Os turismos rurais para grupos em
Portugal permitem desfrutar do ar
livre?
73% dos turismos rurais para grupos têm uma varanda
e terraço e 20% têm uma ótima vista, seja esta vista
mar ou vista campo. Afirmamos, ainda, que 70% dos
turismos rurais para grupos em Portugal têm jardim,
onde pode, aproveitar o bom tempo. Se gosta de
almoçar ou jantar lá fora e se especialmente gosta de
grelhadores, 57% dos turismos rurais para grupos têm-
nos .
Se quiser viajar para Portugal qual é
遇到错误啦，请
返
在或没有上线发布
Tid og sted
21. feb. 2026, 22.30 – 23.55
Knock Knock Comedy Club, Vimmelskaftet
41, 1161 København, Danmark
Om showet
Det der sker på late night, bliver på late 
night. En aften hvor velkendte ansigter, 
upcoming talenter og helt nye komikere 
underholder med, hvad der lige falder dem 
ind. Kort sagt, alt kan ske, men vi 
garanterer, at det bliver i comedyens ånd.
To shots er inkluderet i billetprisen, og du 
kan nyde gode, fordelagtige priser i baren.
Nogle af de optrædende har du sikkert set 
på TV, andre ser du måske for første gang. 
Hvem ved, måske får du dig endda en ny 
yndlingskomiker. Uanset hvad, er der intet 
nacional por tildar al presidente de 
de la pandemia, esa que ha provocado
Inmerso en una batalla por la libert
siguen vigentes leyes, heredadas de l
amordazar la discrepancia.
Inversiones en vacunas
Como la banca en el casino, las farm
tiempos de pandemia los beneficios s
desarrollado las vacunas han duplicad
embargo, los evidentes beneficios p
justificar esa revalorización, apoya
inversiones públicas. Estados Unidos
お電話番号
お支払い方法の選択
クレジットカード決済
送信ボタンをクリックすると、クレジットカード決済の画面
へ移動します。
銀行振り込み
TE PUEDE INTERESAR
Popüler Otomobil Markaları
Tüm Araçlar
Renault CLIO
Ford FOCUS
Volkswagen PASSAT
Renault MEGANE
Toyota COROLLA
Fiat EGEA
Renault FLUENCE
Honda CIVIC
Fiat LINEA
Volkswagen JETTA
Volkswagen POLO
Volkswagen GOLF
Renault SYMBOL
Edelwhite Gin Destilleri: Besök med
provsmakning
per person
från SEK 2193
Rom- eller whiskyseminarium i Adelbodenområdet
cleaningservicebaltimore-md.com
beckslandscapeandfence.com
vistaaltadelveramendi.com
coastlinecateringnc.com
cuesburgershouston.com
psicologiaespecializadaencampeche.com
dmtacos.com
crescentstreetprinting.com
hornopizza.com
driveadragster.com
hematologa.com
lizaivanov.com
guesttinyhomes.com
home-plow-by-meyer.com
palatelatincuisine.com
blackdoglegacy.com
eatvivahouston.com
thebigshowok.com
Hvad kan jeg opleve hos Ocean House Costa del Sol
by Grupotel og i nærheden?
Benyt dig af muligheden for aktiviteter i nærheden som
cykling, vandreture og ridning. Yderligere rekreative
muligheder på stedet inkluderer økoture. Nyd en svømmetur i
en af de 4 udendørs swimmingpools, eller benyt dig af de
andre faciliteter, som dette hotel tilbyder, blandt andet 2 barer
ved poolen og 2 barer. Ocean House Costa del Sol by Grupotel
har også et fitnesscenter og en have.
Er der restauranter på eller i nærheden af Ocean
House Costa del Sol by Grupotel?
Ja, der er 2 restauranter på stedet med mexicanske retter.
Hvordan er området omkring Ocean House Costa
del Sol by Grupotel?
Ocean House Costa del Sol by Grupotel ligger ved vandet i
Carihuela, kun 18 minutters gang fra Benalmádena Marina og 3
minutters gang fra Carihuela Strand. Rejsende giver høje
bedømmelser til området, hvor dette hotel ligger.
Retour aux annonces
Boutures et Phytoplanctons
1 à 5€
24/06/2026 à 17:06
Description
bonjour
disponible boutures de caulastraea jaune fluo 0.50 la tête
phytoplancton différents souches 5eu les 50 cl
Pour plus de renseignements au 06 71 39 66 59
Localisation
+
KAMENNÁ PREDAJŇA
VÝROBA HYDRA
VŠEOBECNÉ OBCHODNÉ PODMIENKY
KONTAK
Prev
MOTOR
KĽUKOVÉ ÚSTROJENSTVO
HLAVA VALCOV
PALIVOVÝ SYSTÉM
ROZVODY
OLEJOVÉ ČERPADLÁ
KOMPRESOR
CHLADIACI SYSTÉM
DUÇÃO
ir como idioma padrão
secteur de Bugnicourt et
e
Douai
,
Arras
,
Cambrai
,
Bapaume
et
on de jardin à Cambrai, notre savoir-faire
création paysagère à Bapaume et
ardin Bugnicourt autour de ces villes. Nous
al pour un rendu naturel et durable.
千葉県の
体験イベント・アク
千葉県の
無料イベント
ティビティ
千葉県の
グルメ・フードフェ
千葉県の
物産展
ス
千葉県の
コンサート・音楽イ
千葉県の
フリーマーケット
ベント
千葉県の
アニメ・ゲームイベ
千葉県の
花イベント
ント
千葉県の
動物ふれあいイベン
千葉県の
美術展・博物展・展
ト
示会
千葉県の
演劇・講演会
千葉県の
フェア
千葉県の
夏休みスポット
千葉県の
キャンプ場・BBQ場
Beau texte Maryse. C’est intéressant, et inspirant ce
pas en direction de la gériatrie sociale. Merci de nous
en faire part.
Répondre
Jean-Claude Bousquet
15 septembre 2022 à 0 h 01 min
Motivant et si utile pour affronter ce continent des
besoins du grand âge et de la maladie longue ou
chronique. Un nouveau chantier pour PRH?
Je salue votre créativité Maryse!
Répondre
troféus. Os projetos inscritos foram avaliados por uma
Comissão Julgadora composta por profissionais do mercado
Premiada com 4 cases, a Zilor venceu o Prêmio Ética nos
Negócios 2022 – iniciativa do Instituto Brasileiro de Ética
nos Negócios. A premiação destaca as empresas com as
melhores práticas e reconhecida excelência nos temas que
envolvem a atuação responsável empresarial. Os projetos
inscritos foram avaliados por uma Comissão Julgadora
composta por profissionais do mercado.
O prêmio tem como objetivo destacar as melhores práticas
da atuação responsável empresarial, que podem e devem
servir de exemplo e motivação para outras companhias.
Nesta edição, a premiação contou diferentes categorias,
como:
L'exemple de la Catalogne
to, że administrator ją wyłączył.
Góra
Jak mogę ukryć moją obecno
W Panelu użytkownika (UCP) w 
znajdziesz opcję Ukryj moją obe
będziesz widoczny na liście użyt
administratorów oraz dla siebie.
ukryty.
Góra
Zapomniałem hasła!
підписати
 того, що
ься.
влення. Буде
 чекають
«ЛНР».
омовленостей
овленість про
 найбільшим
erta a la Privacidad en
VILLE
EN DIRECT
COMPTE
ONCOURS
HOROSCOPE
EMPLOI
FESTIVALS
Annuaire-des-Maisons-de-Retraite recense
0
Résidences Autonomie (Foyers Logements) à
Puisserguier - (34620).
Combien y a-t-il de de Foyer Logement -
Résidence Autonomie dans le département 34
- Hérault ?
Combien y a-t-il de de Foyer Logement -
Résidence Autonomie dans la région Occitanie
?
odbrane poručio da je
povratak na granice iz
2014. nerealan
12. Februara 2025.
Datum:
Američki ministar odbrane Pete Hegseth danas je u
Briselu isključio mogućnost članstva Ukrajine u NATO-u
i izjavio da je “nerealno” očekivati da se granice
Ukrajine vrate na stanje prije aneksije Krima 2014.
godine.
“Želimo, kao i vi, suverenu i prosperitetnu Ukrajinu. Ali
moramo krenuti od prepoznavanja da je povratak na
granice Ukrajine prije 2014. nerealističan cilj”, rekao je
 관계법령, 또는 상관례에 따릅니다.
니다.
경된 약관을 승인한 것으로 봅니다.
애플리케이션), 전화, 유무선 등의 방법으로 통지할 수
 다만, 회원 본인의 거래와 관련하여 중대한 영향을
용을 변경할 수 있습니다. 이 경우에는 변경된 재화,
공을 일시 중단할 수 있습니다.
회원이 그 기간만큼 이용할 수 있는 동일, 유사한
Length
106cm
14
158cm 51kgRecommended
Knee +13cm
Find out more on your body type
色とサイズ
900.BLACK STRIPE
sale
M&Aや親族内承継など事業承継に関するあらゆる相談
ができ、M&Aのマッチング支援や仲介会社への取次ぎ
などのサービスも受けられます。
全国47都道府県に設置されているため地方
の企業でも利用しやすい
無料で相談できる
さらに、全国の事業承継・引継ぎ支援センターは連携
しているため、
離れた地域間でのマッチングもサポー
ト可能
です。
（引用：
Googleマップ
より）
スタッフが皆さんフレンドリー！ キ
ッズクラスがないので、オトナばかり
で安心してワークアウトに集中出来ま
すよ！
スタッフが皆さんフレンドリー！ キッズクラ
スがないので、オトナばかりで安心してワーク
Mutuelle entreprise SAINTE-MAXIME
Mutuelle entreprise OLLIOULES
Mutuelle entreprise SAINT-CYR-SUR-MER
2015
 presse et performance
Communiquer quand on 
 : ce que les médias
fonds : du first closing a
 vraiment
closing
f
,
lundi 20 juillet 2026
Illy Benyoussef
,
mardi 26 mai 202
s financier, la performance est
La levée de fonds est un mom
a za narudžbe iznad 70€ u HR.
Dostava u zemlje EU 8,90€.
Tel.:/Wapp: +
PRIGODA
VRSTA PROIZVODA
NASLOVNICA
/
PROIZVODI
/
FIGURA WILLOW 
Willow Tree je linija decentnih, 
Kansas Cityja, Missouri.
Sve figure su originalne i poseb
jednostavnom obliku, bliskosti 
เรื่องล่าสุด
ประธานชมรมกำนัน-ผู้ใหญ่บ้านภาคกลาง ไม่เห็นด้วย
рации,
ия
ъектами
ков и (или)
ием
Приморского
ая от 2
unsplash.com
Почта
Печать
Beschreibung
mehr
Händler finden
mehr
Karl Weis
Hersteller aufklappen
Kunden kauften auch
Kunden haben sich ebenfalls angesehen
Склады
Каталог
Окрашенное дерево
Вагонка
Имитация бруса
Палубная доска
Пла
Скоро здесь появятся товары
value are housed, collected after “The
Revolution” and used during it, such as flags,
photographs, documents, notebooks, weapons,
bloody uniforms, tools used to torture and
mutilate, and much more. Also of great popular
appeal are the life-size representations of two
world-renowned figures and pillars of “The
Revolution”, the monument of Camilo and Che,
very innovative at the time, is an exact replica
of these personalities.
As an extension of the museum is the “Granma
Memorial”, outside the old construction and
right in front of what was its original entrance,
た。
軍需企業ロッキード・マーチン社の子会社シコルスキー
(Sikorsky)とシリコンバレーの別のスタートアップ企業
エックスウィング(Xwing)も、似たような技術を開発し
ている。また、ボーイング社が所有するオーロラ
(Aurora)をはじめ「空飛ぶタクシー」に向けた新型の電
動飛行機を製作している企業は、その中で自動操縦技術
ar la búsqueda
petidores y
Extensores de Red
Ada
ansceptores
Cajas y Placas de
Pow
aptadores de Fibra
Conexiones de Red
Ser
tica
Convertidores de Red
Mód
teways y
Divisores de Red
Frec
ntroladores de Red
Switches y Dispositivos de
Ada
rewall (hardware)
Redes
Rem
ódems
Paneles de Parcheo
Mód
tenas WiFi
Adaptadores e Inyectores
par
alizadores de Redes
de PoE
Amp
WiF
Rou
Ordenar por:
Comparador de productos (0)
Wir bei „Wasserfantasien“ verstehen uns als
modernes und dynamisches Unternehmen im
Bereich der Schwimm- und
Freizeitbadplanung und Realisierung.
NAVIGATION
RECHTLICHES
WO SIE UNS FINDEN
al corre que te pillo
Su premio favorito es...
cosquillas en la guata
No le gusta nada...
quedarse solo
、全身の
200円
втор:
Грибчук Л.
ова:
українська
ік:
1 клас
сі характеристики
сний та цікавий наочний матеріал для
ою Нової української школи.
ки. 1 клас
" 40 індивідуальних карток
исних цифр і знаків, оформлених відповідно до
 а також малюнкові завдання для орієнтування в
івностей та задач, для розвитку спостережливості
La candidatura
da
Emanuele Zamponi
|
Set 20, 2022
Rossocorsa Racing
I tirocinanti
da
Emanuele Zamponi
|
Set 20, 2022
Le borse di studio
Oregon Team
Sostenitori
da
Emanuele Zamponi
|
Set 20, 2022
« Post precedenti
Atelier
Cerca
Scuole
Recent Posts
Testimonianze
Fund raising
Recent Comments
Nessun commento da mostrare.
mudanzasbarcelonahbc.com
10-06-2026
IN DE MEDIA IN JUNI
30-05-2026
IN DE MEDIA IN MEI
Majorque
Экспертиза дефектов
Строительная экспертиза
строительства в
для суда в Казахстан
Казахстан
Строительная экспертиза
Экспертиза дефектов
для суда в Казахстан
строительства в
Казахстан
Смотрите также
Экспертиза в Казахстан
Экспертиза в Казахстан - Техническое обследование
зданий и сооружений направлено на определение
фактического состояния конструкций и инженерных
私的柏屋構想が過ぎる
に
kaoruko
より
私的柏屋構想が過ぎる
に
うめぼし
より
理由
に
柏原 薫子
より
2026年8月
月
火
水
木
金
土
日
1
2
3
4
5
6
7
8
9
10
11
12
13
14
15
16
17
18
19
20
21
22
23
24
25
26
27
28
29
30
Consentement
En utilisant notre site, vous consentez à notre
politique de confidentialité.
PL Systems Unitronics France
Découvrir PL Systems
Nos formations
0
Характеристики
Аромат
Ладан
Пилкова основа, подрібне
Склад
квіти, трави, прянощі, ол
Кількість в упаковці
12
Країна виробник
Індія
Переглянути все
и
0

ABOUT THIS TASK: Begin at the line that has "сний та цікавий наочний матеріал для" in the entries above; stop after the line that has "politique de confidentialité.". Transcribe exactly those lines and no others.

SOLVED EXERCISE:
сний та цікавий наочний матеріал для
ою Нової української школи.
ки. 1 клас
" 40 індивідуальних карток
исних цифр і знаків, оформлених відповідно до
 а також малюнкові завдання для орієнтування в
івностей та задач, для розвитку спостережливості
La candidatura
da
Emanuele Zamponi
|
Set 20, 2022
Rossocorsa Racing
I tirocinanti
da
Emanuele Zamponi
|
Set 20, 2022
Le borse di studio
Oregon Team
Sostenitori
da
Emanuele Zamponi
|
Set 20, 2022
« Post precedenti
Atelier
Cerca
Scuole
Recent Posts
Testimonianze
Fund raising
Recent Comments
Nessun commento da mostrare.
mudanzasbarcelonahbc.com
10-06-2026
IN DE MEDIA IN JUNI
30-05-2026
IN DE MEDIA IN MEI
Majorque
Экспертиза дефектов
Строительная экспертиза
строительства в
для суда в Казахстан
Казахстан
Строительная экспертиза
Экспертиза дефектов
для суда в Казахстан
строительства в
Казахстан
Смотрите также
Экспертиза в Казахстан
Экспертиза в Казахстан - Техническое обследование
зданий и сооружений направлено на определение
фактического состояния конструкций и инженерных
私的柏屋構想が過ぎる
に
kaoruko
より
私的柏屋構想が過ぎる
に
うめぼし
より
理由
に
柏原 薫子
より
2026年8月
月
火
水
木
金
土
日
1
2
3
4
5
6
7
8
9
10
11
12
13
14
15
16
17
18
19
20
21
22
23
24
25
26
27
28
29
30
Consentement
En utilisant notre site, vous consentez à notre
politique de confidentialité.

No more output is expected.